(Entries taken from a collection)
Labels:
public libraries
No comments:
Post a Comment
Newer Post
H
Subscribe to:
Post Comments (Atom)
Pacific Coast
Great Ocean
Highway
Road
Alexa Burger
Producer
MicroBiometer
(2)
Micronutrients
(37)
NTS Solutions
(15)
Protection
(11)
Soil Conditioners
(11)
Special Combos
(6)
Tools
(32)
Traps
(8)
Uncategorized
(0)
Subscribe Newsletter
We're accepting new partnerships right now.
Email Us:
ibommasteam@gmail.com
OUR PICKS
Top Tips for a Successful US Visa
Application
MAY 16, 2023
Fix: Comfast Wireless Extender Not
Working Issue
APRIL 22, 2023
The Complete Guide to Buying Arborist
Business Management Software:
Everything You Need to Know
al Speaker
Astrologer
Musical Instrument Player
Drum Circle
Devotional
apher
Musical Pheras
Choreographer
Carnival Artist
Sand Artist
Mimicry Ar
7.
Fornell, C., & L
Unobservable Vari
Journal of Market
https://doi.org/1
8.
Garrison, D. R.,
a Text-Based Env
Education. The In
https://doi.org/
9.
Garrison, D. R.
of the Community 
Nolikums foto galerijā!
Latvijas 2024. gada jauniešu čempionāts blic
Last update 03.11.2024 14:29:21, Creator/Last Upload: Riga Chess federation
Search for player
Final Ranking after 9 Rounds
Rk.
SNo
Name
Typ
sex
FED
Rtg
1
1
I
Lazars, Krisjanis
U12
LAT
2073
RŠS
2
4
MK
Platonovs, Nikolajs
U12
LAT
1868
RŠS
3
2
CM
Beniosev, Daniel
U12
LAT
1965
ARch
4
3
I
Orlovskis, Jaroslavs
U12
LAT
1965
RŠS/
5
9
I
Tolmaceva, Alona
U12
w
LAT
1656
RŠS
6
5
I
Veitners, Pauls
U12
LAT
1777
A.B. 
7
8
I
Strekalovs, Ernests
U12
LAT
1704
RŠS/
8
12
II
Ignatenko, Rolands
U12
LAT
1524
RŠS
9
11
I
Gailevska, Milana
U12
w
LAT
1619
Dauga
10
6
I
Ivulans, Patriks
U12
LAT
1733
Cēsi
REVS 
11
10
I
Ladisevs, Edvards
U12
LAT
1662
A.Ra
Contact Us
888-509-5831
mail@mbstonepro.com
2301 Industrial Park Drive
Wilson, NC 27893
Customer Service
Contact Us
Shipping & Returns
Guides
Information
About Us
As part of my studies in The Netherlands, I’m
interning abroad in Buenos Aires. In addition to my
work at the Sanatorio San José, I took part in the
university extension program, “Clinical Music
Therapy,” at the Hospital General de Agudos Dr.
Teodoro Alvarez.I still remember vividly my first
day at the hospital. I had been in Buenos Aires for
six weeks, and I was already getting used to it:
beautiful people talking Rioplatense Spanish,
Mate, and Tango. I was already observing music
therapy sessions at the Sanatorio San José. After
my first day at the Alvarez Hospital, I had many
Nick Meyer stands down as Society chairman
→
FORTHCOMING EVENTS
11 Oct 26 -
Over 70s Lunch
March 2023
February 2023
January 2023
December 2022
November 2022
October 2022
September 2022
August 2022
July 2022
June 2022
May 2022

ACTIVITY:
Send back all of the entries exactly, with nothing missing.

RESPONSE AREA:
Labels:
public libraries
No comments:
Post a Comment
Newer Post
H
Subscribe to:
Post Comments (Atom)
Pacific Coast
Great Ocean
Highway
Road
Alexa Burger
Producer
MicroBiometer
(2)
Micronutrients
(37)
NTS Solutions
(15)
Protection
(11)
Soil Conditioners
(11)
Special Combos
(6)
Tools
(32)
Traps
(8)
Uncategorized
(0)
Subscribe Newsletter
We're accepting new partnerships right now.
Email Us:
ibommasteam@gmail.com
OUR PICKS
Top Tips for a Successful US Visa
Application
MAY 16, 2023
Fix: Comfast Wireless Extender Not
Working Issue
APRIL 22, 2023
The Complete Guide to Buying Arborist
Business Management Software:
Everything You Need to Know
al Speaker
Astrologer
Musical Instrument Player
Drum Circle
Devotional
apher
Musical Pheras
Choreographer
Carnival Artist
Sand Artist
Mimicry Ar
7.
Fornell, C., & L
Unobservable Vari
Journal of Market
https://doi.org/1
8.
Garrison, D. R.,
a Text-Based Env
Education. The In
https://doi.org/
9.
Garrison, D. R.
of the Community 
Nolikums foto galerijā!
Latvijas 2024. gada jauniešu čempionāts blic
Last update 03.11.2024 14:29:21, Creator/Last Upload: Riga Chess federation
Search for player
Final Ranking after 9 Rounds
Rk.
SNo
Name
Typ
sex
FED
Rtg
1
1
I
Lazars, Krisjanis
U12
LAT
2073
RŠS
2
4
MK
Platonovs, Nikolajs
U12
LAT
1868
RŠS
3
2
CM
Beniosev, Daniel
U12
LAT
1965
ARch
4
3
I
Orlovskis, Jaroslavs
U12
LAT
1965
RŠS/
5
9
I
Tolmaceva, Alona
U12
w
LAT
1656
RŠS
6
5
I
Veitners, Pauls
U12
LAT
1777
A.B. 
7
8
I
Strekalovs, Ernests
U12
LAT
1704
RŠS/
8
12
II
Ignatenko, Rolands
U12
LAT
1524
RŠS
9
11
I
Gailevska, Milana
U12
w
LAT
1619
Dauga
10
6
I
Ivulans, Patriks
U12
LAT
1733
Cēsi
REVS 
11
10
I
Ladisevs, Edvards
U12
LAT
1662
A.Ra
Contact Us
888-509-5831
mail@mbstonepro.com
2301 Industrial Park Drive
Wilson, NC 27893
Customer Service
Contact Us
Shipping & Returns
Guides
Information
About Us
As part of my studies in The Netherlands, I’m
interning abroad in Buenos Aires. In addition to my
work at the Sanatorio San José, I took part in the
university extension program, “Clinical Music
Therapy,” at the Hospital General de Agudos Dr.
Teodoro Alvarez.I still remember vividly my first
day at the hospital. I had been in Buenos Aires for
six weeks, and I was already getting used to it:
beautiful people talking Rioplatense Spanish,
Mate, and Tango. I was already observing music
therapy sessions at the Sanatorio San José. After
my first day at the Alvarez Hospital, I had many
Nick Meyer stands down as Society chairman
→
FORTHCOMING EVENTS
11 Oct 26 -
Over 70s Lunch
March 2023
February 2023
January 2023
December 2022
November 2022
October 2022
September 2022
August 2022
July 2022
June 2022
May 2022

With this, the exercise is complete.